Greedy policy will also be the final policy we'll have when the Q-learning agent will be trained. The greedy policy is used to select an action from the Q-table.

In [None]:
def greedy_policy(Qtable, state):
  # Exploitation: take the action with the highest state, action value
  action = np.argmax(Qtable[state])

  return action

In [None]:
def q_learning(grid_env, alpha=0.1, min_epsilon=0.01, max_epsilon=1.0,
               epsilon_decay = 80.0, n_episodes=500):
    """
    This function computes an approximately optimal policy using q-learning

    :param grid_env (GridEnv): MDP environment
    :param alpha (float): step-size
    :param epsilon (float): value used during e-greedy action selection
    :return: (dict) State-values for all non-terminal states
    """

    # This lambda function iteratively decreases epsilon
    epsilon_by_episode = lambda ep_idx: min_epsilon + (max_epsilon - min_epsilon) * math.exp (-1 * ep_idx/epsilon_decay)

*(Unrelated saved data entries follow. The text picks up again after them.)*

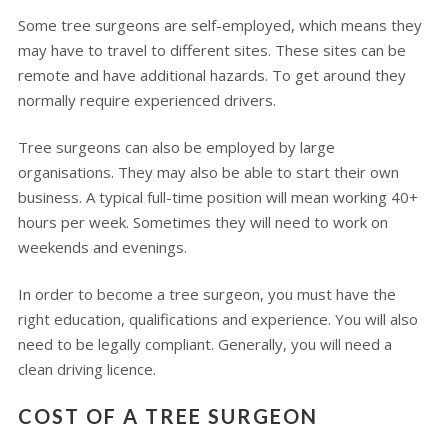
Some tree surgeons are self-employed, which means they
may have to travel to different sites. These sites can be
remote and have additional hazards. To get around they
normally require experienced drivers.
Tree surgeons can also be employed by large
organisations. They may also be able to start their own
business. A typical full-time position will mean working 40+
hours per week. Sometimes they will need to work on
weekends and evenings.
In order to become a tree surgeon, you must have the
right education, qualifications and experience. You will also
need to be legally compliant. Generally, you will need a
clean driving licence.
COST OF A TREE SURGEON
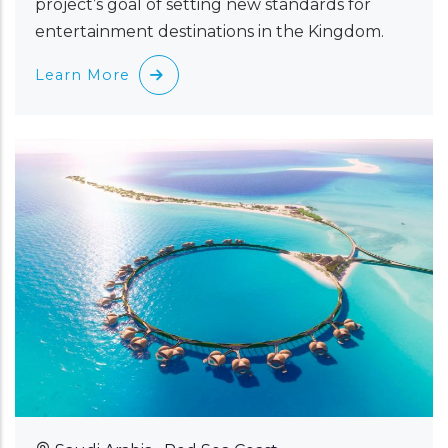
project’s goal of setting new standards for
entertainment destinations in the Kingdom.
Learn More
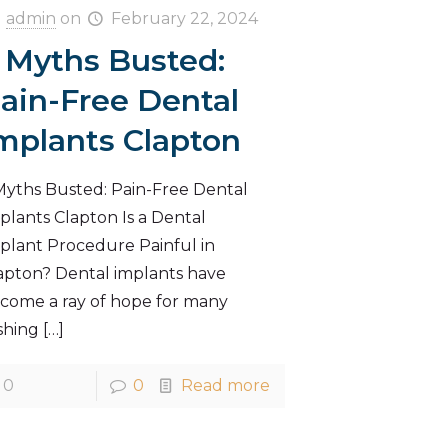
admin
on
February 22, 2024
 Myths Busted:
ain-Free Dental
mplants Clapton
Myths Busted: Pain-Free Dental
plants Clapton Is a Dental
plant Procedure Painful in
apton? Dental implants have
come a ray of hope for many
shing
[…]
0
0
Read more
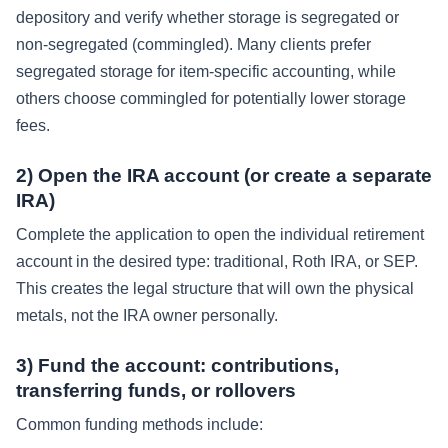
depository and verify whether storage is segregated or
non-segregated (commingled). Many clients prefer
segregated storage for item-specific accounting, while
others choose commingled for potentially lower storage
fees.
2) Open the IRA account (or create a separate
IRA)
Complete the application to open the individual retirement
account in the desired type: traditional, Roth IRA, or SEP.
This creates the legal structure that will own the physical
metals, not the IRA owner personally.
3) Fund the account: contributions,
transferring funds, or rollovers
Common funding methods include:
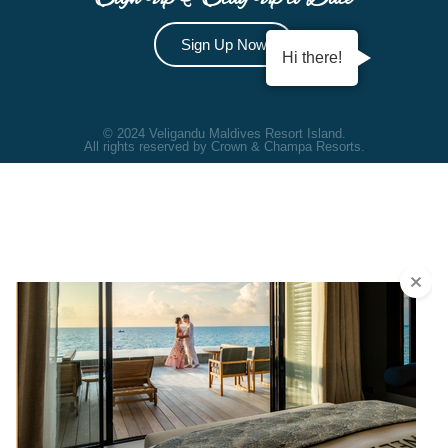
Sign Up Now
Hi there!
© 2024 Veligandu Maldives Resort Island.
All rights reserved by Crown & Champa Resorts.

    # Obtain list of all states in environment
    states = grid_env.get_states()
    actions = grid_env.get_actions()
    q_function = defaultdict(lambda: defaultdict(float))

    # Initialize q_function arbitrarily
    for s in states:
        for a in actions:
            q_function[s][a] = 0

    episode_returns = []
    for i_episode in range(1, n_episodes+1):
        cur_state = grid_env.reset()
        done = False
        epsilon = epsilon_by_episode(i_episode)
        G = 0.0
        while not done:
            #TODO 1: Complete off-policy action selection (e-greedy)-----------
            #Choose the action using epsilon greedy policy
            action = None
            #ENDTODO ----------------------------------------------------------

            #Take action At and observe Rt+1 and St+1
            #Take the action (a) and observe the outcome state(s') and reward (r)
            next_state, reward, done,_ = grid_env.step(action)
            q_next_state = list(q_function[next_state].values())

            #TODO 2: Complete update of q-function -----------------------------
            # Update Q(s,a):= Q(s,a) + lr [R(s,a) + gamma * max Q(s',a') - Q(s,a)]
            q_function[cur_state][action] += 0
            #ENDTODO ------------------------------------------------------------
            G += reward
            cur_state=next_state
        episode_returns.append(G)

    return q_function, decode_policy(grid_env, q_function), episode_returns

In [None]:
grid_world = GridEnv(gamma=0.9, noise=0.2, living_reward=-0.04)
q_function, q_learning_policy, _ = q_learning(grid_world)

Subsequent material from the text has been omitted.